The Sellwood Bridge is the most southerly bridge within the city of Portland, Oregon. It is owned and maintained by Multnomah County. It crosses the Willamette River to connect SE Tacoma Street and the Sellwood neighborhood on the east to Oregon Highway 43, which leads north to John's Landing and south to Lake Oswego, on the west. It has two relatively narrow lanes and a narrow sidewalk on the north side. The Sellwood Bridge was originally intended as a community connector but is now regionally important. It is one of the Portland area's most overtaxed bridges and is in desperate need of repair or replacement.

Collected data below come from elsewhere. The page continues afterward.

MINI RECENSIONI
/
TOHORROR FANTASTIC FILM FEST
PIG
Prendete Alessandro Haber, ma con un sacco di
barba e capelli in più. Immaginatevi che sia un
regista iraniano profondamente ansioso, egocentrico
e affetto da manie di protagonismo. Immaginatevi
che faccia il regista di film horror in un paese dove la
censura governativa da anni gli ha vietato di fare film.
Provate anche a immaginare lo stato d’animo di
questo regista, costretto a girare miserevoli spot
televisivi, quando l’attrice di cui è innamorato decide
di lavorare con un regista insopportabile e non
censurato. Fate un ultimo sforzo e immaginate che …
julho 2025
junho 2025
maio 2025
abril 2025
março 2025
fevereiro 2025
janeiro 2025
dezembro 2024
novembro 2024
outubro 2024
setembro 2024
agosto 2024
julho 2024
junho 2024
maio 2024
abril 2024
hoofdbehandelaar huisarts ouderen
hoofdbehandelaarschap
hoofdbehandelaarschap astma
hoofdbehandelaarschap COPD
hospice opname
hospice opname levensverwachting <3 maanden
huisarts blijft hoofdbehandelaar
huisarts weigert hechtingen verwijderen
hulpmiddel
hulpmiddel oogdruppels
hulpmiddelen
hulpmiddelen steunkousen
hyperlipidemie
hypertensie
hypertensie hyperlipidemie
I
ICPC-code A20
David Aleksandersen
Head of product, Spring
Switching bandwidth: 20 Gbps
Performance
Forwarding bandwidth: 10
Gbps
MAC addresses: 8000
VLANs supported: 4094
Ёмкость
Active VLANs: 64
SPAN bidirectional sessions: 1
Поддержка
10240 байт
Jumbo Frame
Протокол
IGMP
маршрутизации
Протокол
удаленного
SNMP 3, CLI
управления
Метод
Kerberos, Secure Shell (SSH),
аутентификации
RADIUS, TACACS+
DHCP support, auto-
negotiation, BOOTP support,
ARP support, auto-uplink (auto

The Sellwood Bridge was designed by Gustav Lindenthal, a well-known bridge designer in the late 19th and early 20th centuries who designed, among many others, the Hell's Gate and Queensboro bridges in New York City. It was constructed by the Gilpin Construction Company of Portland, and the steel was produced by the Judson Manufacturing Company. It opened in 1925 at a cost of $541,000. The bridge's overall length is 1,971 feet, which includes three separate sections. The main section is a four-span continuous truss, which is 1,092 feet long. The east approach is 586 feet long and is comprised of 15 concrete spans and one steel girder span. The west approach was originally built to be 269 feet long, with seven concrete girders and one steel girder span. In 1961, earth settling necessitated the addition of a 25-foot concrete girder span, to bring the west approach to 294 feet.

The bridge carries a 24-foot roadway and a 4'3" sidewalk on the north side. The bridge was designed to carry 12,000 vehicles per day, while that has risen to over over 32,000 today, making it the most heavily-travelled two-lane bridge in Oregon. Traffic is expected to increase to 40,000 vehicles per day by 2015.

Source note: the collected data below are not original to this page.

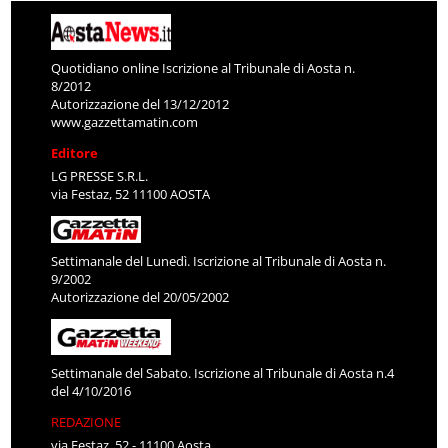
Quotidiano online Iscrizione al Tribunale di Aosta n.
8/2012
Autorizzazione del 13/12/2012
www.gazzettamatin.com
Editore
LG PRESSE S.R.L.
via Festaz, 52 11100 AOSTA
Settimanale del Lunedì. Iscrizione al Tribunale di Aosta n.
9/2002
Autorizzazione del 20/05/2002
Settimanale del Sabato. Iscrizione al Tribunale di Aosta n.4
del 4/10/2016
REDAZIONE
via Festaz, 52 - 11100 Aosta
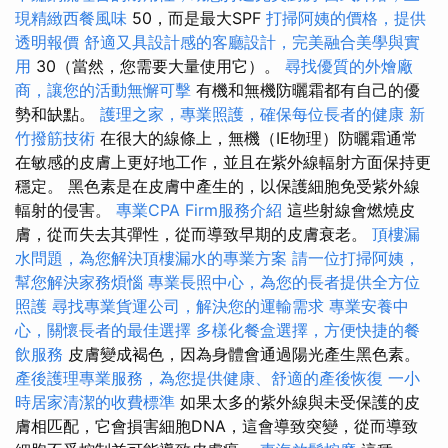
現精緻西餐風味
50，而是最大SPF
打掃阿姨的價格，提供
透明報價
舒適又具設計感的客廳設計，完美融合美學與實
用
30（當然，您需要大量使用它）。
尋找優質的外燴廠
商，讓您的活動無懈可擊
有機和無機防曬霜都有自己的優
勢和缺點。
護理之家，專業照護，確保每位長者的健康
新
竹撥筋技術
在很大的線條上，無機（IE物理）防曬霜通常
在敏感的皮膚上更好地工作，並且在紫外線輻射方面保持更
穩定。 黑色素是在皮膚中產生的，以保護細胞免受紫外線
輻射的侵害。
專業CPA Firm服務介紹
這些射線會燃燒皮
膚，從而失去其彈性，從而導致早期的皮膚衰老。
頂樓漏
水問題，為您解決頂樓漏水的專業方案
請一位打掃阿姨，
幫您解決家務煩惱
專業長照中心，為您的長者提供全方位
照護
尋找專業貨運公司，解決您的運輸需求
專業安養中
心，關懷長者的最佳選擇
多樣化餐盒選擇，方便快捷的餐
飲服務
皮膚變成褐色，因為身體會通過陽光產生黑色素。
產後護理專業服務，為您提供健康、舒適的產後恢復
一小
時居家清潔的收費標準
如果太多的紫外線與未受保護的皮
膚相匹配，它會損害細胞DNA，這會導致突變，從而導致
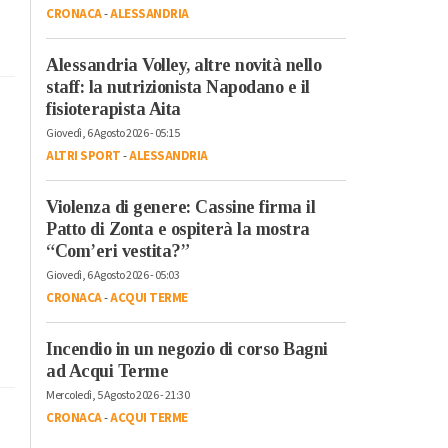
CRONACA
-
ALESSANDRIA
Alessandria Volley, altre novità nello
staff: la nutrizionista Napodano e il
fisioterapista Aita
Giovedì, 6 Agosto 2026 - 05:15
ALTRI SPORT
-
ALESSANDRIA
Violenza di genere: Cassine firma il
Patto di Zonta e ospiterà la mostra
“Com’eri vestita?”
Giovedì, 6 Agosto 2026 - 05:03
CRONACA
-
ACQUI TERME
Incendio in un negozio di corso Bagni
ad Acqui Terme
Mercoledì, 5 Agosto 2026 - 21:30
CRONACA
-
ACQUI TERME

When the Sellwood Bridge opened in 1925, it was the first fixed-span bridge in Portland; all other bridges at the time had lift or swing spans. The bridge is a four-span continuous steel Warren Deck truss, a rare type of bridge construction, and one of only three continuous truss bridges built in Oregon before 1941. The bridge's construction was not only groundbreaking in terms of bridge technology, but was also an impressive example of early recycling. Approaches to the original 1894 Burnside Bridge, torn down in 1925, were used in the construction of the Sellwood Bridge. Thus, some parts of the Sellwood Bridge are over one hundred years old.

The bridge is showing its age; it is falling apart. Even with a ban on trucks, traffic on the bridge overtaxes the light design; design capacity is 12,000 vehicles per day, which is quite exceeded by the over 32,000 vehicles that cross it daily now. Settling of earth prior to 1960 fractured the piers on the west end, and necessitated the addition of a 25-foot span to extend the west approach. The bridge's deterioration continues; concrete spalls (chips off and falls) often, and the expansion joints present problems. The bridge is also not earthquake-safe; a moderate earthquake (5.0-6.0) centered in Portland would likely collapse or damage the bridge beyond repair, while the Big One (8.5-9.0 coastal subduction quake) would almost certainly destroy the bridge. The bridge desperately needs to be repaired or replaced.

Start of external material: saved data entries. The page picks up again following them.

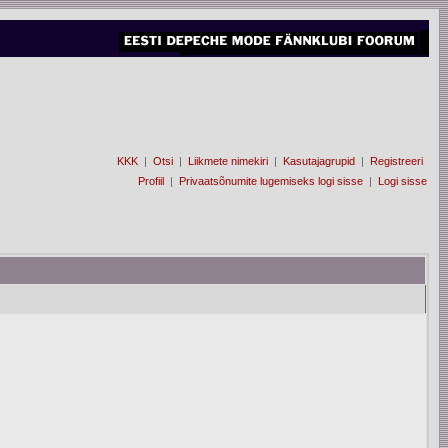
KKK
|
Otsi
|
Liikmete nimekiri
|
Kasutajagrupid
|
Registreeri
Profiil
|
Privaatsõnumite lugemiseks logi sisse
|
Logi sisse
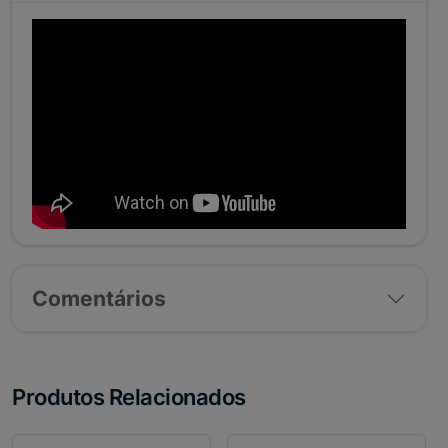
Comentários
Produtos Relacionados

Several options have been studied by a study group of local and regional government leaders and community members for repair or replacement of the Sellwood Bridge. Options include repairing the bridge, replacing it with a two-lane structure, replacing it with a four-lane structure, or demolishing it. Also, construction of additional Willamette crossings to the south, between Sellwood and Oregon City at Lake Oswego or Milwaukie has been proposed. Replacement of the Sellwood bridge with a four-lane structure was rejected due to neighborhood concerns about increased through traffic, while construction of additional more southerly crossings has been rejected due to concerns of the local communities there. Demolition of the bridge without replacement has been disregarded as well, as the bridge carries too much traffic to simply be diverted to other connections. The group's final recommendation was repair of the bridge or replacement with a two-lane structure, with improvements for bicycle and pedestrian access, given the very narrow existing sidewalk. Highway expansion, such as widening SE McLoughlin Boulevard to six lanes, and improvements of transit and bicycle connections were recommended to accommodate ever increasing transportation demands, as well as encouraging development of employment in Clackamas County to reduce long-distance commuting.

However, repair or replacement of the Sellwood Bridge is not likely any time soon. Metro Regional Services identifies the cost of repair or replacement to be roughly equivalent. Repair costs would run between $40 and $60 million, while replacement would cost $63 million or more. There is currently no repair or replacement of the bridge planned, save minor deck rehabilitation and repainting, which will cost approximately $7 million and be completed by 2007. Funding for eventual repair or replacement is doubtful in the near future, as ODOT (the Oregon Department of Transportation) has all funding through 2027 committed to other projects, and Multnomah County, the owner of the bridge, has identified no appropriate source of funding either.